Some cats were also experimented with in the following manner. They were put into a box [No. 7 into box A (O at front), No. 5 into B (O at back)] and left for from 45 to 75 seconds. Then a cat who knew the way to get out was put in, and, of course, pulled at the loop and opened the door. Both cats then went out and both were fed. After the cat had been given a number of such chances to learn by imitation, he was put in and left until he did the thing, or until 5 or 10 minutes elapsed. As in the preceding experiments, no change in their behavior which might signify imitation was observed. No. 7 acted exactly like 3, or 10, or 11, when put in the box, apparently forming the association by accident in just the same way. Good evidence that he did not imitate is the fact that, whereas 1 (whom he saw) pulled the loop with his teeth, 7 pulled it with his paw. 5 failed to form the association, though he saw 3 do it 8 times and probably saw him 18 times more. He did get out twice by clawing the string in the front of the box, not the loop in the back, as 3 did. These successes took place early in the experiment. After that he failed when left alone to get out at all.

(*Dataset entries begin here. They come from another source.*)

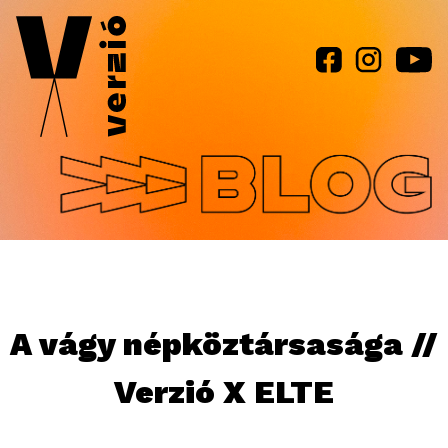
Jump to navigation
A vágy népköztársasága //
Verzió X ELTE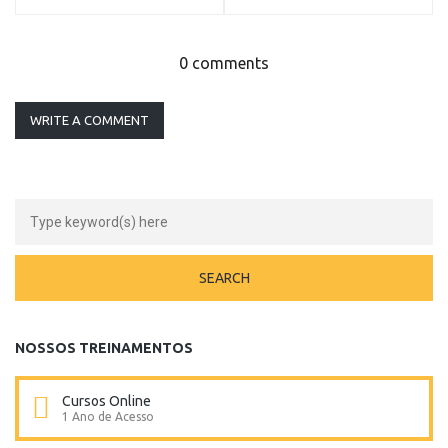
0 comments
WRITE A COMMENT
NOSSOS TREINAMENTOS
Cursos Online
1 Ano de Acesso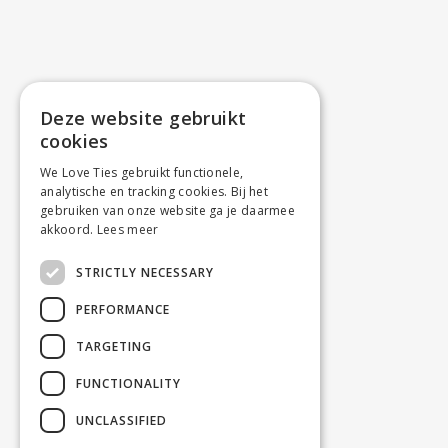
Deze website gebruikt
cookies
We Love Ties gebruikt functionele,
analytische en tracking cookies. Bij het
gebruiken van onze website ga je daarmee
akkoord.
Lees meer
STRICTLY NECESSARY
PERFORMANCE
TARGETING
FUNCTIONALITY
UNCLASSIFIED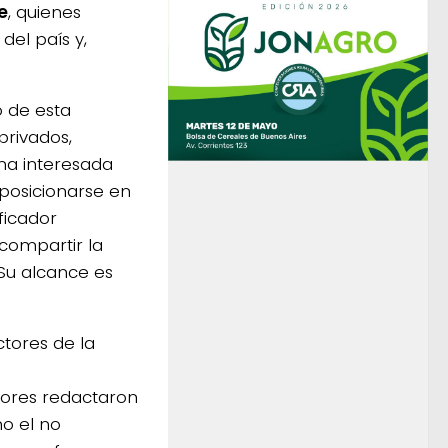
e
, quienes
del país y,
o de esta
privados,
ona interesada
 posicionarse en
ficador
compartir la
 Su alcance es
ctores de la
tores redactaron
o el no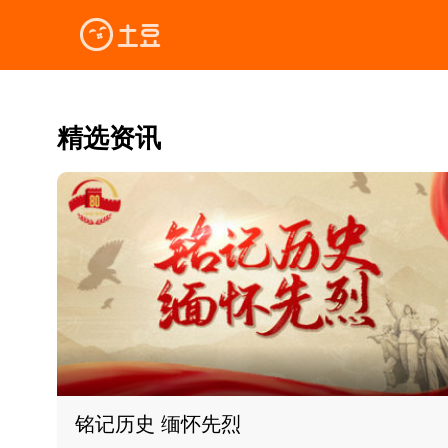
精选资讯
铭记历史 缅怀先烈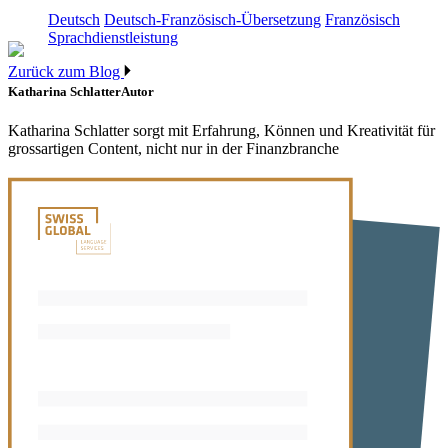
Deutsch
Deutsch-Französisch-Übersetzung
Französisch
Sprachdienstleistung
Zurück zum Blog
Katharina Schlatter
Autor
Katharina Schlatter sorgt mit Erfahrung, Können und Kreativität für
grossartigen Content, nicht nur in der Finanzbranche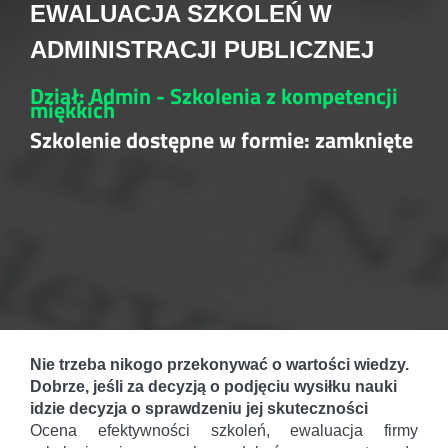
EWALUACJA SZKOLEŃ W
ADMINISTRACJI PUBLICZNEJ
Dział: Admin - Szkolenia z kompetencji
miękkich
Szkolenie dostępne w formie: zamknięte
Nie trzeba nikogo przekonywać o wartości wiedzy.
Dobrze, jeśli za decyzją o podjęciu wysiłku nauki
idzie decyzja o sprawdzeniu jej skuteczności
Ocena efektywności szkoleń, ewaluacja firmy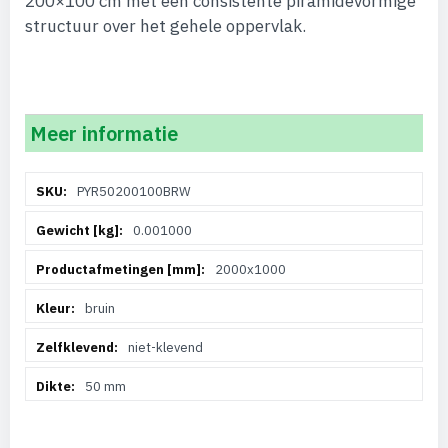
200×100 cm met een consistente piramidevormige
structuur over het gehele oppervlak.
Meer informatie
Meer
PYR50200100BRW
informatie
0.001000
2000x1000
bruin
niet-klevend
50 mm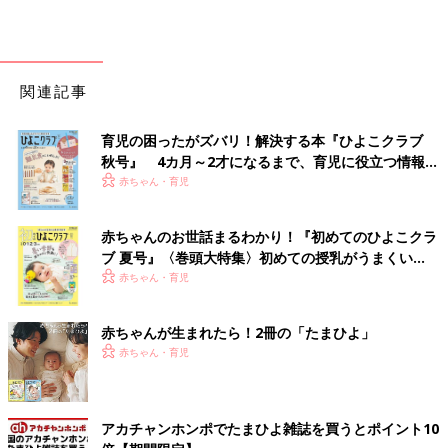
関連記事
育児の困ったがズバリ！解決する本『ひよこクラブ
秋号』 4カ月～2才になるまで、育児に役立つ情報が
いっぱい！
赤ちゃん・育児
赤ちゃんのお世話まるわかり！『初めてのひよこクラ
ブ 夏号』〈巻頭大特集〉初めての授乳がうまくい
く！ おっぱい・ミルクの基本と夏のトラブル 解決テ
赤ちゃん・育児
ク
赤ちゃんが生まれたら！2冊の「たまひよ」
赤ちゃん・育児
アカチャンホンポでたまひよ雑誌を買うとポイント10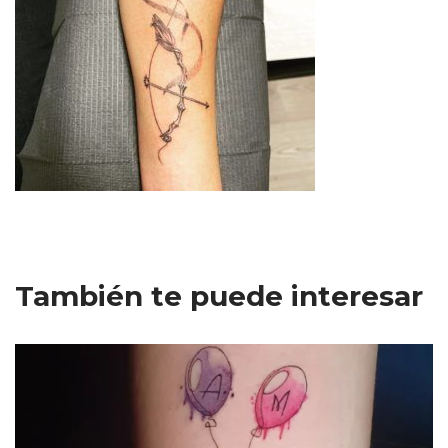
También te puede interesar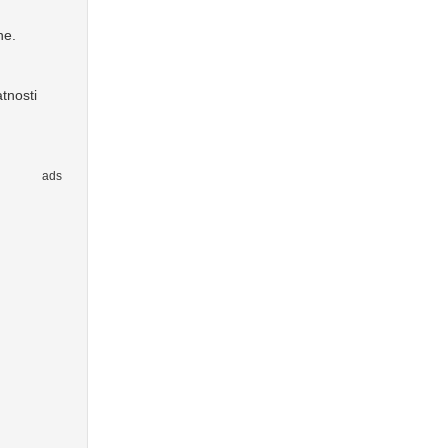
ne.
tnosti
ads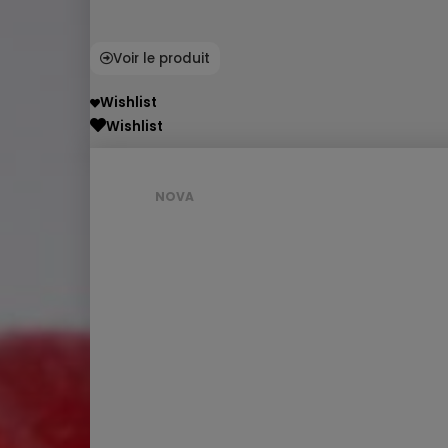
Voir le produit
Wishlist
Wishlist
NOVA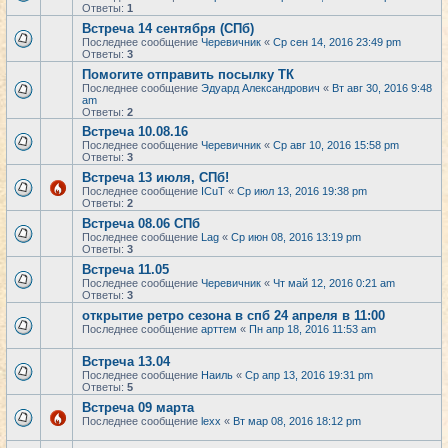
Ответы:
1
Встреча 14 сентября (СПб)
Последнее сообщение
Черевичник
«
Ср сен 14, 2016 23:49 pm
Ответы:
3
Помогите отправить посылку ТК
Последнее сообщение
Эдуард Александрович
«
Вт авг 30, 2016 9:48
am
Ответы:
2
Встреча 10.08.16
Последнее сообщение
Черевичник
«
Ср авг 10, 2016 15:58 pm
Ответы:
3
Встреча 13 июля, СПб!
Последнее сообщение
ICuT
«
Ср июл 13, 2016 19:38 pm
Ответы:
2
Встреча 08.06 СПб
Последнее сообщение
Lag
«
Ср июн 08, 2016 13:19 pm
Ответы:
3
Встреча 11.05
Последнее сообщение
Черевичник
«
Чт май 12, 2016 0:21 am
Ответы:
3
открытие ретро сезона в спб 24 апреля в 11:00
Последнее сообщение
арттем
«
Пн апр 18, 2016 11:53 am
Встреча 13.04
Последнее сообщение
Наиль
«
Ср апр 13, 2016 19:31 pm
Ответы:
5
Встреча 09 марта
Последнее сообщение
lexx
«
Вт мар 08, 2016 18:12 pm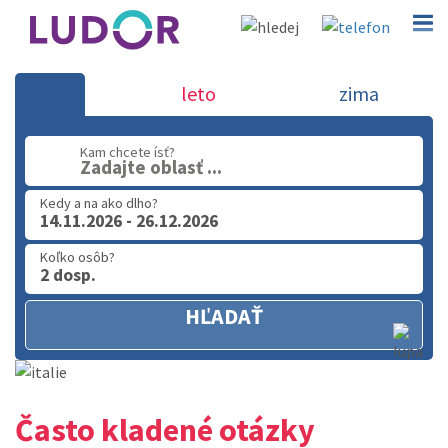
Dovolenka Taliansko - 2026-202
leto
zima
02 2063 3182
Kam chcete ísť?
Zadajte oblasť ...
Po-Pia: 9.00 - 16.00
Kedy a na ako dlho?
14.11.2026 - 26.12.2026
Koľko osôb?
2 dosp.
HĽADAŤ
Často kladené otázky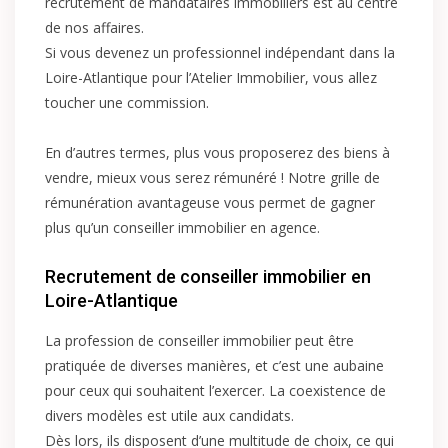
recrutement de mandataires immobiliers est au centre
de nos affaires.
Si vous devenez un professionnel indépendant dans la
Loire-Atlantique pour l’Atelier Immobilier, vous allez
toucher une commission.
En d’autres termes, plus vous proposerez des biens à
vendre, mieux vous serez rémunéré ! Notre grille de
rémunération avantageuse vous permet de gagner
plus qu’un conseiller immobilier en agence.
Recrutement de conseiller immobilier en
Loire-Atlantique
La profession de conseiller immobilier peut être
pratiquée de diverses manières, et c’est une aubaine
pour ceux qui souhaitent l’exercer. La coexistence de
divers modèles est utile aux candidats.
Dès lors, ils disposent d’une multitude de choix, ce qui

Another experiment was made by a still different method. My cats were kept in a large box about 4 ft. high, the front of which was covered with poultry-yard netting. Its top was a board which could be removed. To save opening the door and letting them all loose, I was in the habit of taking them out by the top when I wanted to experiment with them. Of course the one who happened to climb up (perhaps attracted by the smell of fish on my fingers) was most likely to be taken out and experimented with and fed. Thus they formed the habit of climbing up the front of the box whenever I approached. Of three cats which I obtained at the same time, one did not after 8 or 10 days acquire this habit. Even though I held out a piece of fish through the netting, he would not climb after it. It was reasonable to suppose that imitation might overcome this sluggishness, if there were any imitation. I therefore put two cats with him and had them climb up 80 times before his eyes and get fish. He never followed or tried to follow them.

4 and 3 had been subjected to the following experiment. I would make a certain sound and after 10 seconds would go up to the cage and hold the fish out to them through the netting at the top. They would then, of course, climb up and eat it. After a while, they began to climb up upon hearing the signal (4) or before the 10 seconds were up. I then took 12 and 10, who were accustomed to going up when they saw me approach, but who had no knowledge of the fact that the signal meant anything, and gave them each a chance to imitate 3. That is, one of them would be left in the box with 3, the signal would be given, and after from 5 to 10 seconds 3 would climb up. At 10 seconds I would come up with food, and then, of course, 12 would climb up. This was repeated again and again. The question was whether imitation would lead them to form the association more quickly than they would have done alone. It did not. That when at last they did climb up before 10 seconds was past, that is, before I approached with food, it was not due to imitation, is shown by the fact that on about half of such occasions they climbed up before 3 did. That is, they reacted to the signal by association, not to his movements by imitation.